### Your assignment
Look below for the line containing "Halbpunkteschritten (9 ist die höchstmögliche"; from there, print each line exactly up to and including the line containing "wird auf der Grundlage der", and stop.

====== Source material ======

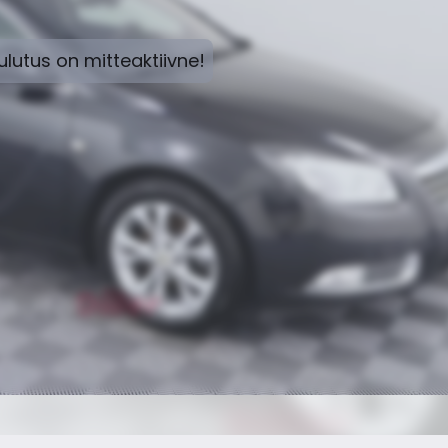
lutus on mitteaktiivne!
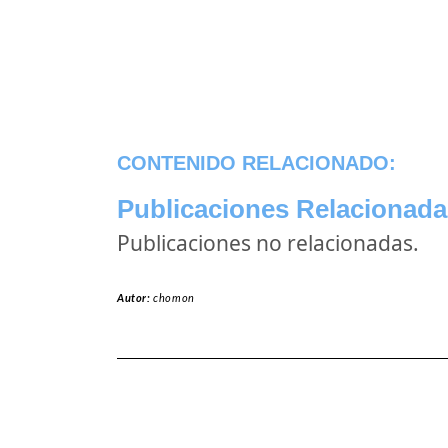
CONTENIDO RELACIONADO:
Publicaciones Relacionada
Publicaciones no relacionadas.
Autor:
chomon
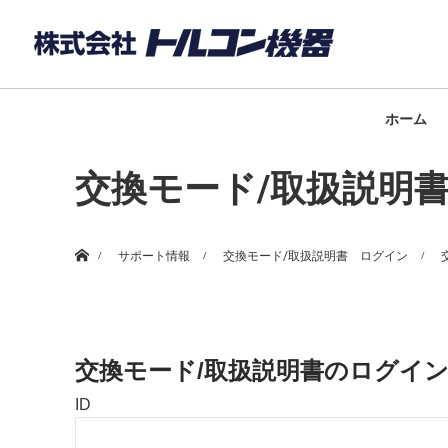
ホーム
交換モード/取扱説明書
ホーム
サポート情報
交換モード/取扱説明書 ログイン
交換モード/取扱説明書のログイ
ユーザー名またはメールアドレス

======
====== Source material ======

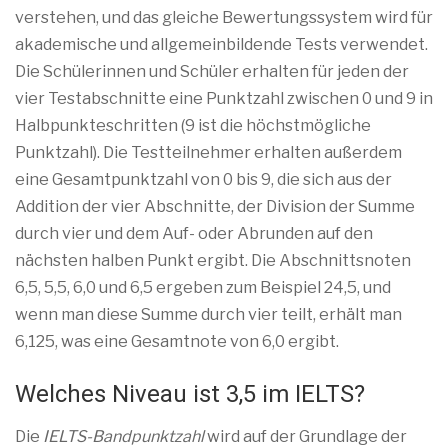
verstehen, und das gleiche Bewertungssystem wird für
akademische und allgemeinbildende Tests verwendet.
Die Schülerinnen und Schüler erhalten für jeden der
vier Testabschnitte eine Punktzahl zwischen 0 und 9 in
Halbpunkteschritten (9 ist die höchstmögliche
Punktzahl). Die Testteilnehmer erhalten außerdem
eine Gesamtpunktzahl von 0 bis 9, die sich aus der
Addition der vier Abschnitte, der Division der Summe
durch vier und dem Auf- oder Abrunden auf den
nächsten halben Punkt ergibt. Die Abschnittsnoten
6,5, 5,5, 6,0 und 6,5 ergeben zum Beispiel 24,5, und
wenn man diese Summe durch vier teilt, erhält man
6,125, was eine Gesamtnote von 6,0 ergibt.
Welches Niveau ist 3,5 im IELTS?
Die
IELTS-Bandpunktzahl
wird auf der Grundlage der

======

### The answer
Halbpunkteschritten (9 ist die höchstmögliche
Punktzahl). Die Testteilnehmer erhalten außerdem
eine Gesamtpunktzahl von 0 bis 9, die sich aus der
Addition der vier Abschnitte, der Division der Summe
durch vier und dem Auf- oder Abrunden auf den
nächsten halben Punkt ergibt. Die Abschnittsnoten
6,5, 5,5, 6,0 und 6,5 ergeben zum Beispiel 24,5, und
wenn man diese Summe durch vier teilt, erhält man
6,125, was eine Gesamtnote von 6,0 ergibt.
Welches Niveau ist 3,5 im IELTS?
Die
IELTS-Bandpunktzahl
wird auf der Grundlage der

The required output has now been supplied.